Our blue 1987 Megane catastrophically failed an MOT a few weeks ago (which means that it’s hors de combat, we can’t drive it on public roads, not get it insured). So it’s off to the knackers yard … (yes, we really did have two Renault Meganes, albeit very different models, and yes, we do need two cars given where we live and work) …
… so we’ve just bought a year old Seat Ibiza ecomotive. So that’s two cars we’ve bought where a primary discriminator between cars has been the expected CO2 emissions per km. You may recall that last time we upgraded a car (also due to knackeraciousness of the previous car) we were pleased to significantly decrease our emissions … well this time, the difference is even greater. The ecomotive official extra urban figure is 88 mpg!! (Mind you, I think our red Megane has an official figure of 69 mpg, and we get more like 55 … so if we get 70 with the ecomotive, I think we can be pleased).

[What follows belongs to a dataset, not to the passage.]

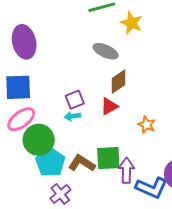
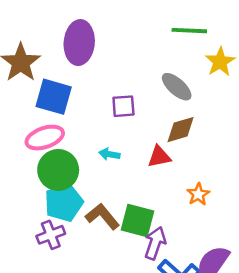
purple square: (75, 100) -> (123, 106), moved
purple cross: (60, 194) -> (51, 235), moved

From a life cycle point of view, the ecomotive really stands out, currently third on the supermini category at whatgreencar.com, and seventh overall if you ignore electric cars (for now). (As an aside, I think whatgreencar.com is a great site, even if it’s not that firefox friendly, and together with the fuel figures at vcacarfueldata.org.uk should be an essential port of call in pre-car-buying research.)

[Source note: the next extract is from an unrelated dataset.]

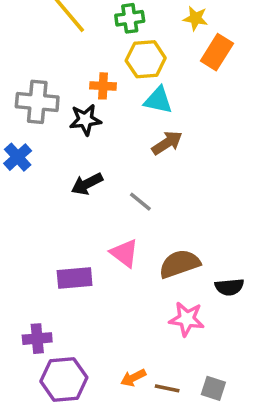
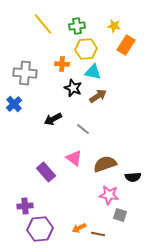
black star: (85, 120) -> (73, 88), moved, turned 30
purple rectangle: (75, 278) -> (46, 172), turned 54
gray square: (213, 388) -> (120, 215), moved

The only annoying thing about this car is that it doesn’t have a trip computer telling us our fuel consumption, and as I remarked in 2006, I think one of those does influence driving style (and fuel consumption) significantly. Not that I care much what Jeremy Clarkson thinks, but it’s relatively fun to drive too … so you can have some cake and eat it too!
RoyLowry (on Sunday 10 May, 2009)
If it doesn’t have more than 200 horses under the bonnet then it’s not what I call fun, and real fun starts at 300. Sadly, I follow the gospel according to St Jeremy and still regret going for a Honda rather than an S Type R. The test drive of the latter still leaves fond memories…..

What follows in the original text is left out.